1987-91: Teledos, a crisis and Tevedos
Within a month, Teledos, now Argentina's second private television channel, rocketed to second place in the ratings, leaving behind the station's long cellar dweller past. Teledos had taken a tight second, just ahead of Canal 13, but behind the ratings monster that was Alejandro Romay's Canal 9, which still brought in double the viewership. Newer and fresher hosts, forgotten by the state-owned ATC, channel 11 and channel 13, headed up a refreshed outlet with a heavy emphasis on news.

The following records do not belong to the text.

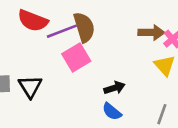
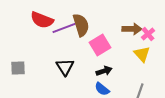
pink square: (76, 58) -> (100, 45), moved
black triangle: (30, 86) -> (65, 67), moved

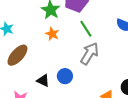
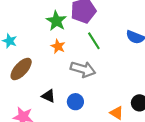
gray arrow: (90, 54) -> (83, 69), moved, turned 75
blue circle: (65, 76) -> (75, 102), moved

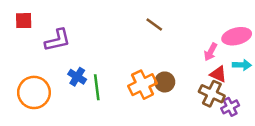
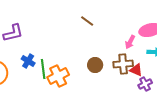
red triangle: (218, 74) -> (136, 70), moved
orange cross: (143, 85) -> (58, 76), moved
brown cross: (212, 94) -> (123, 64), moved, turned -30

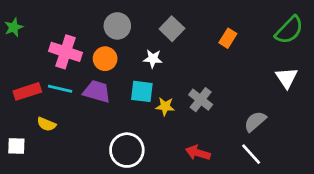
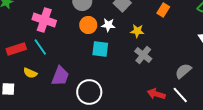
orange circle: (105, 59) -> (88, 25), moved
cyan line: (60, 89) -> (40, 47), turned 42
purple trapezoid: (97, 91) -> (60, 76), moved, turned 95
yellow star: (165, 106) -> (137, 31), moved
red arrow: (198, 153) -> (156, 94), moved

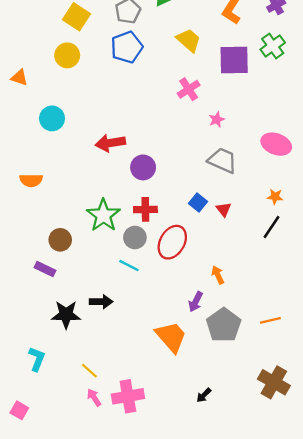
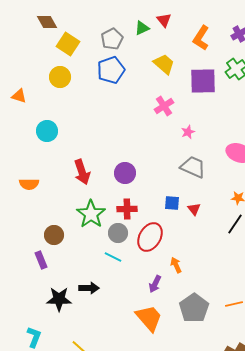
red arrow: (110, 143) -> (82, 172), moved, turned -100
blue square: (198, 202) -> (172, 203), turned -35
purple rectangle: (45, 269) -> (41, 260), turned 42
orange arrow: (218, 275) -> (176, 265), moved
purple arrow: (196, 302) -> (155, 284), moved

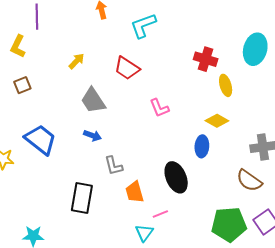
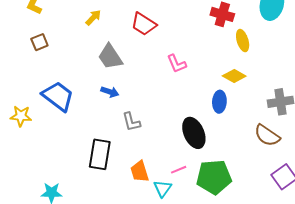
orange trapezoid: (135, 192) -> (140, 172), moved
green pentagon: (229, 224) -> (214, 177), moved

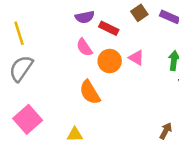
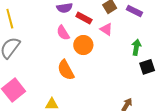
pink triangle: (136, 58) -> (106, 29), moved

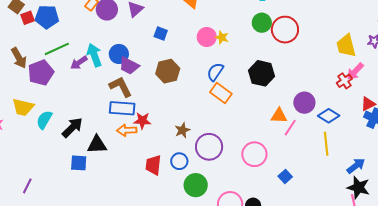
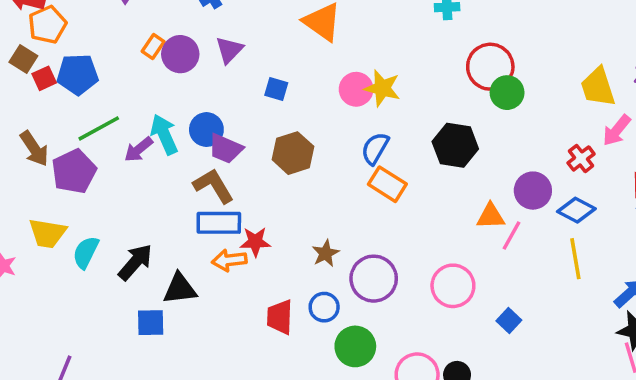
green circle: (262, 23) -> (507, 93), moved
yellow star: (222, 37) -> (382, 88), size x1.5
red cross: (344, 81) -> (581, 158), moved

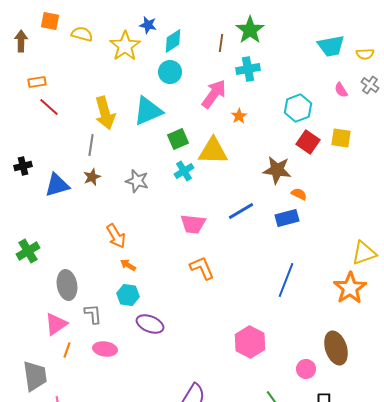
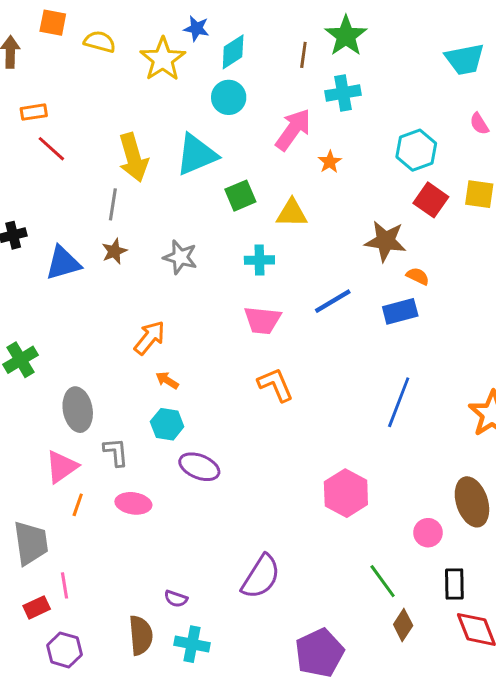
yellow triangle: (213, 151) -> (292, 213), size x0.7
cyan cross: (184, 171) -> (259, 260), moved, turned 30
orange arrow: (116, 236) -> (150, 338), turned -110

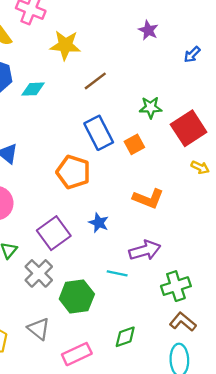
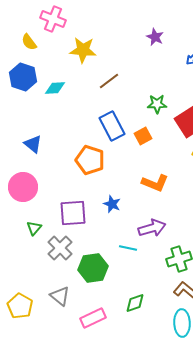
purple square: (54, 233) -> (73, 213), turned 32

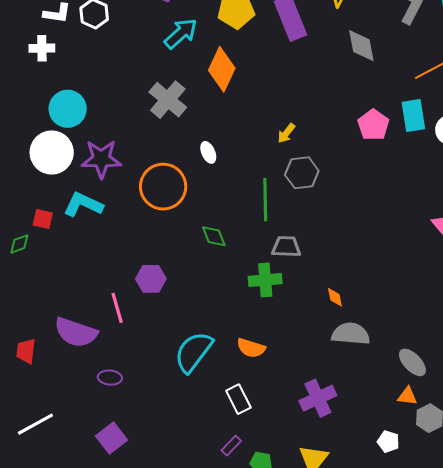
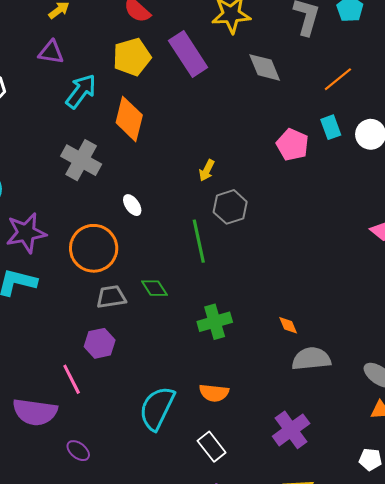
cyan rectangle: (413, 116) -> (331, 127), size x0.7
gray trapezoid: (286, 247) -> (111, 297), moved
purple ellipse: (110, 378) -> (78, 451), turned 45

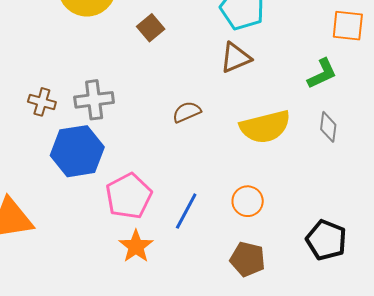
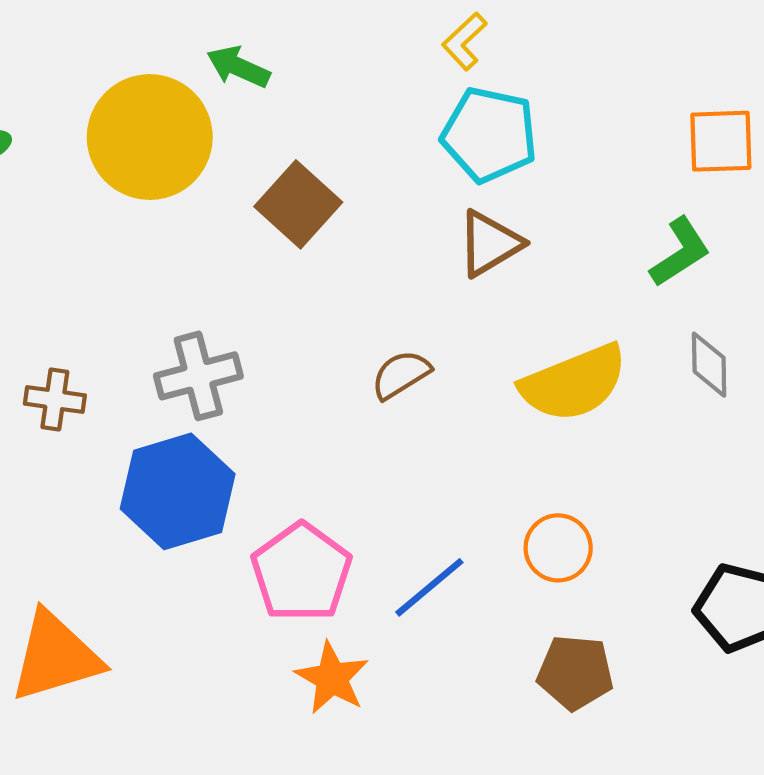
brown square: (151, 28) -> (298, 204), size x1.4
brown cross: (42, 102) -> (55, 400), moved
blue line: (186, 211) -> (429, 587), turned 30

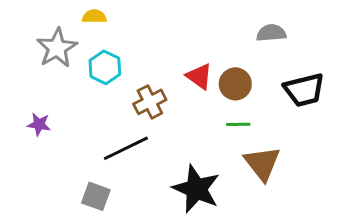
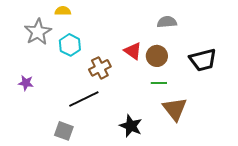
gray semicircle: (271, 33) -> (167, 22), moved
black star: (196, 189) -> (131, 126), size x0.7

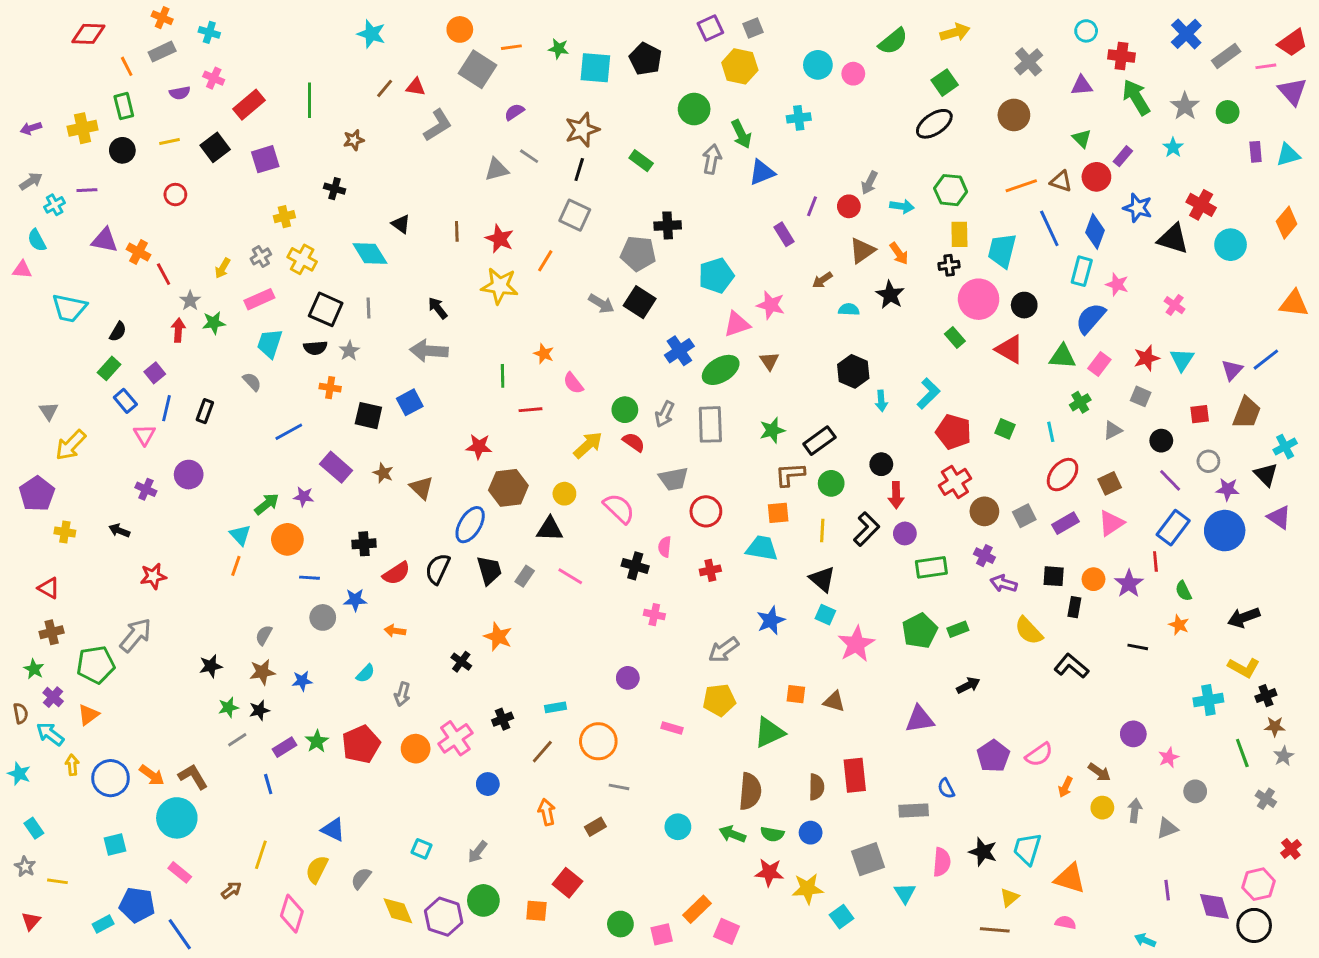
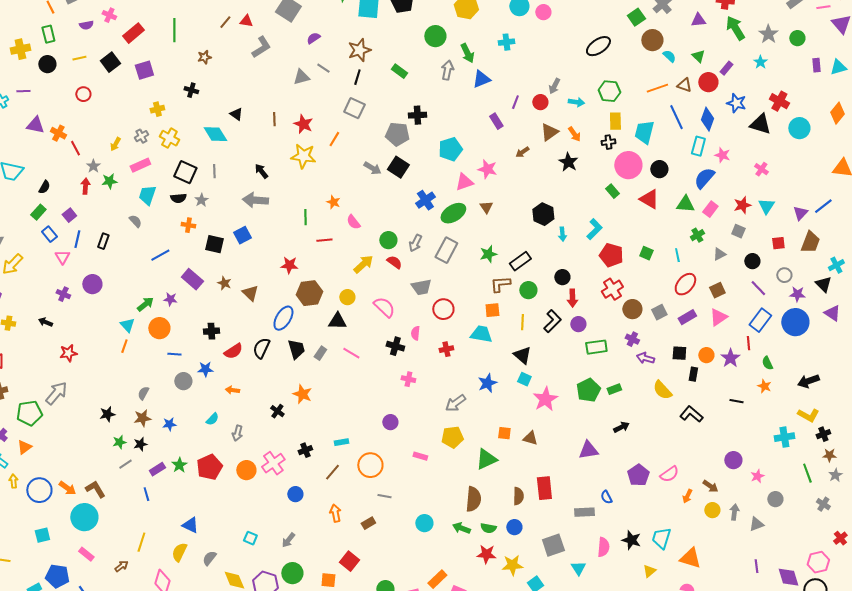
green square: (945, 83) -> (636, 17), moved
cyan semicircle: (849, 309) -> (669, 56), moved, turned 40
gray rectangle: (710, 424) -> (446, 250), turned 30

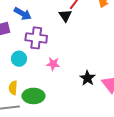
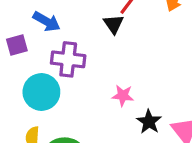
cyan circle: (19, 59) -> (41, 92), size x1.5
pink star: (53, 64) -> (123, 96), moved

The resurgence, however, would not last long. The shareholders in El Carmen were in bitter legal disputes, which boiled over in November 1988. García promptly pulled all his programming and left. A crisis now emerged, as Canal 2 was left with very little programming to air. The TV Guía publication proclaimed the situation as a tormenta. Without studio space of its own, the station had to record its newscasts three hours in advance and drive the film by car to its La Plata transmitter, for there was no connection between the Buenos Aires facilities it was using and its own physical plant. By the end of the year, a new name had emerged: Tevedos returned. However, the precarious financial state that the channel was in led to bankruptcy reorganization in 1989, out of which Eduardo Eurnékian, owner of the Cablevisión cable system and several radio stations in the capital city, bought the channel and incorporated it into his new multimedia group, Corporación Multimedios América.
On April 15, 1991, Tevedos was replaced by América Te Ve, but Eurnékian's biggest change would be in facilities. In 1994, what was now known as América 2 moved its studios—and, more importantly, its transmitter—to the Palermo neighborhood of Buenos Aires, improving its over-the-air reception and becoming the first of the major Argentinian broadcasters to possess digital television equipment. Within two years, the name would change again, to América Televisión (or just América).
In 1995, the first season of Caiga Quien Caiga was broadcast on América 2; it later moved to Canal 13, then Telefe.
Eurnékian pulled out of his multimedia ventures during the 1990s; in 2000, the station became part of a group controlled by Carlos Ávila and his family. Ávila had created Torneos y Competencias, the longtime rights holder to Argentinian soccer and producer of other sports events. Under Ávila, América's programming would have a strong emphasis on sports and news.
In 2002, a major economic crisis almost carried the channel into bankruptcy; the Ávila family connected América to the Grupo Uno multimedia company, and after a reorganization, the station was able to emerge from bankruptcy and maintain its license, despite a strong challenge mounted by Héctor Ricardo García.
In 2005, two of the most popular programs on the network moved to Canal 13 after the program Televisión Registrada invited a guest who had been charged with bribing the Argentinian Senate. The station's news director apparently refused to allow the program to air, and as a result, both Television Registrada and Indomables left América. In 2007, Francisco de Narváez bought a majority stake in the channel.
Currently, América occupies fourth place in the ratings, slightly behind Canal 9 in the competition for third place.